To drive value from data, analytics need to be operationalised. Ad-hoc data exploration can be unclear, depends on each individual functional team’s preferences to generate insight, acted on and then forgotten under the pile of documentation. The preference may vary from the way the experiments are conducted, tools being used, and the finding has been disseminated. Every project starts from scratch. And if someone with a vast knowledge leaves the organisation, the prior knowledge is completely lost.


Originally published at LinkedIn Pulse on 19 November 2019.


Photo credit: www.pexels.com
Photo credit: www.pexels.com

Organisations can extend their analytics process a step further, with a centre of excellence model by centralising their scare analytics talent by co-locating people in a cross-functional “hub”. However, that does not ensure that the team is not involved in unnecessary data pre-processing or clean-up tasks or caught into repetitive BI-type work. Even though the IT team gave them a powerful Azure environment to run their analyses, but sometimes it lacks the right packages or tools, rendering it useless.


In a data-driven organisation, each step of the analytical process is documented on the intranet as a set of best practices that each new member of the team must learn. There should also be a formal control process where a second team-member “double-does” the work to ensure consistent results. Once done, they save their source data, code, and the report to a designated folder tagged with their names and the date.


The analytics team function as a “shared service” and has recurring meetings with marketing, risk, finance, and operations. Once results are finalised, they work closely with the software engineers to translate their models from R into the production systems. Shelf lives are predetermined, and models get reviewed depending on compliance requirements. If the data science team were to disappear, it would have a major impact on many parts of the business.


A true data-driven organisation will take their analytics to even higher plane by ingraining their ways of working into the infrastructure of the team. Before anyone starts a project, their system will search the metadata of all previous projects and flag the most relevant prior work. There will be a single repository of all analytical work done throughout the organisation. And results cannot be published back to the library unless necessary metadata is populated. When data scientists want to explore recommendation engine for the checkout process, they should not only see the prior modellers’ efforts, but a full record of their exploratory process is available, including discarded model variants.


It is important that data scientists are working to help improve the entire analytical lifecycle from data discovery to business action. Educated business users identify more opportunities for data science, bring valuable context to the analytical process, and act as advocates for the data science team. True data democratisation requires deep, ongoing education for the organisation as a whole.

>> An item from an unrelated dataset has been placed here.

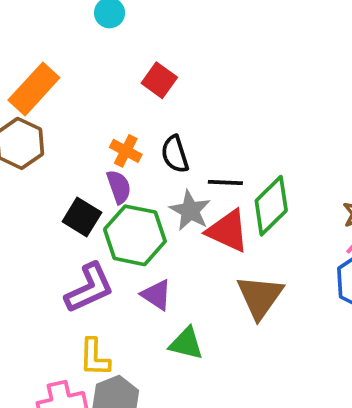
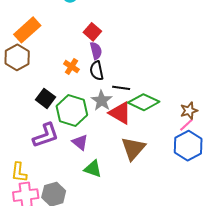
purple semicircle: (119, 187) -> (96, 51), moved
green diamond: (271, 206) -> (144, 102), turned 64
yellow L-shape: (95, 357) -> (19, 172), moved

The following diagram depicts the data science operating model that an organisation can adopt in order to become a truly data-driven organisation.


Data Science Operating Model
Data Science Operating Model

Identify. This initial phase focuses on understanding the project objectives. Business outcomes need to be validated through Design Thinking workshops.


It is often misunderstood as only the data scientist needs to understand the business issues, while the business knowing exactly what they want. Often the business intends to ‘make smarter decisions by using data’, but they lack the understanding of what analytical models are, how they can or should be used and what realistic expectations are around model effectiveness. As such, the business itself needs to transform to work with analytical models.


The intent and expected outcomes from the data science sprints should be documented.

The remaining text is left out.